I haven't posted much in the last couple of weeks because of some major family drama that I can't really discuss publicly. The stress has been pretty bad so DH and I went to the movies to relax. (GK stayed home to play Xbox with a peer.)
I wanted, no, I NEEDED a little mind candy. And you really can't go wrong with Dwayne Johnson!
San Andreas harks back to the disaster flicks that were popular twenty years ago, such as Twister and Dante's Peak, which in turn, owed a lot to the Irwin Allen adrenaline fests of the '70's.
Johnson plays Ray Gaines, an LAFD rescue pilot who's in the middle of a divorce from his wife Emma (the ever fabulous Carla Gugino). Their daughter is on a trip to San Francisco with mom's new boyfriend (Ioan Gruffudd). Meanwhile two Caltech seismologists discover their methodology for predicting quakes works when a previously unknown minor fault line moves.
* * * SPOILERS * * *
1) The effects guys used news footage of the 1989 Loma Prieta quake (which was measured at 6.9) and the 2011 Japanese tsunami to create very realistic visions of what would happen to Los Angeles and San Francisco if the event of a 9+ quake.

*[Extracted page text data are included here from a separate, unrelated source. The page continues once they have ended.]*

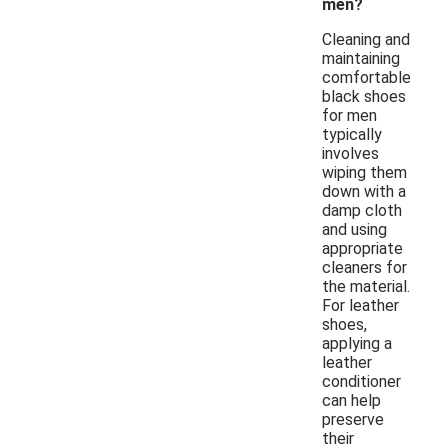
men?
Cleaning and
maintaining
comfortable
black shoes
for men
typically
involves
wiping them
down with a
damp cloth
and using
appropriate
cleaners for
the material.
For leather
shoes,
applying a
leather
conditioner
can help
preserve
their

2) This movie is rated PG-13, however there's no gore and very little language. (Seriously, I think Emma says, "Shit", when she realizes the skyscraper restaurant she's in is about to collapse, and that's it.) I'm really not sure why this didn't get PG.
3) Will Yun Lee and Paul Giamatti as the Caltech geniuses. 'Nuff said. Other than they should have had more screen time. (Sorry, Dwayne!)
1) What the writers/director did to Will's character fifteen minutes into the movie! Seriously, dudes! Will's finally playing a good guy who's brilliant and you do that?! (I wonder if we can get Will a job on The Big Bang Theory.)
2) Defying the laws of reality.
a) That much dust and smoke is going to clog your air intake on your copter engine almost immediately.
b) That much debris is going to crack or break rotor blades.
c) A damaged, half-built skyscraper is not going to gracefully sink into the tsunami waters.
3) Ioan Gruffudd cannot play an asshole no matter how much he tries. He just doesn't have it in him. Oh, and he also mouthed , "Shit", right before....Well, let's just say his character was supposed to deserve what happens to him.
Like I said, this was mind candy movie where you rooted for the heroes and the family was reunited at the end. This is not Oscar-contending material, nor was it meant to be.